Airilia terkejut melihat Sumi sedang memecahkan celengan, dari hasil cucian yang Sumi tabung dua tahun terakhir.
"Bu, kenapa celengannya ibu pecahkan?kalau beli sesuatu bilang sama Lia".
"Enggak, ibu enggak ada yang mau dibeli".
"Lantas, kenapa celengannya ibu pecahkan?".
"Dua hari lagi, Aluna mau pembayaran uang kuliah. Karena cucian ibu lagi sepi, jadi ibu pecahkan celengan ibu". Sumi menghitung uang pecahan diatas kasur.
Airilia diam menatap Sumi sedang menghitung uang kertas, tanpa ia sadari air matanya lolos begitu saja tanpa bisa dicegah.
"Lia, kira kira jam segini, toko amang ujang buka atau enggak, ya?ibu mau..". Ucapan Sumi terhenti ketika melihat Airilia menangis tersedu-sedu.

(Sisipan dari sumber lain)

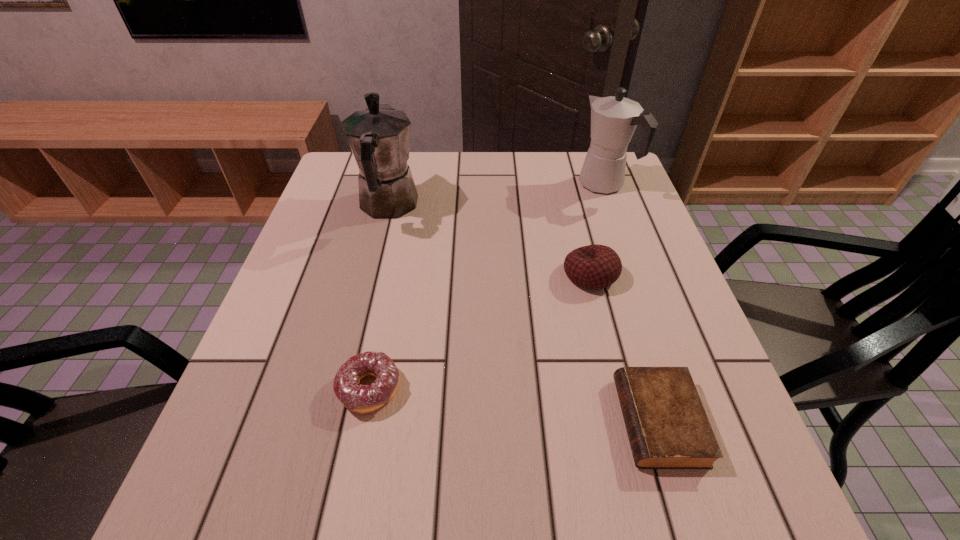 Find the location of `object that is at the far left corner`. object that is at the far left corner is located at coordinates (379, 137).

What are the coordinates of `object present at the far right corner` in the screenshot? It's located at (613, 119).

Image resolution: width=960 pixels, height=540 pixels. Identify the location of object at the near right corner. (667, 426).

This screenshot has width=960, height=540. I want to click on vacant space at the far edge of the desktop, so click(544, 186).

In order to click on blank space at the near edge of the desktop in this screenshot , I will do `click(625, 509)`.

Locate an element on the screen. The image size is (960, 540). free region at the left edge is located at coordinates (252, 358).

This screenshot has height=540, width=960. In the image, there is a desktop. What are the coordinates of `vacant space at the right edge` in the screenshot? It's located at (660, 355).

Identify the location of vacant area at the far right corner. (631, 179).

This screenshot has width=960, height=540. I want to click on vacant area that lies between the left coffeepot and the beanbag, so click(490, 240).

The height and width of the screenshot is (540, 960). I want to click on free space between the beanbag and the right coffeepot, so tap(598, 230).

"Lia, kamu kenapa, nak?kamu sakit?atau ada yang nyakitin kamu?". Airilia menggeleng pelan lalu menatap wajah Sumi yang selama merawatnya dengan kasih sayang.
"Bu, maaf. Lia enggak bisa bantu bayar uang kuliah kak Alu a".

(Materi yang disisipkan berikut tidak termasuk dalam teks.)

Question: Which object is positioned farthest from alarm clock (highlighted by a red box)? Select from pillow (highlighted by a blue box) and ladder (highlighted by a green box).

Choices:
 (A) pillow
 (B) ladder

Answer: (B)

"Enggak papa, ini udah kewajiban ibu".
"Maaf, jika Lia menyusahkan ibu".
"Lia, jangan ngomong seperti itu, Lia enggak pernah menyusahkan ibu, yang ada ibu sering menyusahkan Lia". Sumi menghapus bekas air mata yang ada di pipi Airilia.
"Bu, kenapa ibu cuma membeli 1kg beras?".
"Maaf Lia, sebenarnya tadi ibu mau beli 3 kg beras, tapi ternyata pak kumis menagih hutang bulan lalu". Ucap Sumi dengan suara pelan.
"Enggak papa, kalau begitu Lia ke dapur dulu, mau memasak". Airilia meninggalkan Sumi dalam kamar yang masih menghitung uang.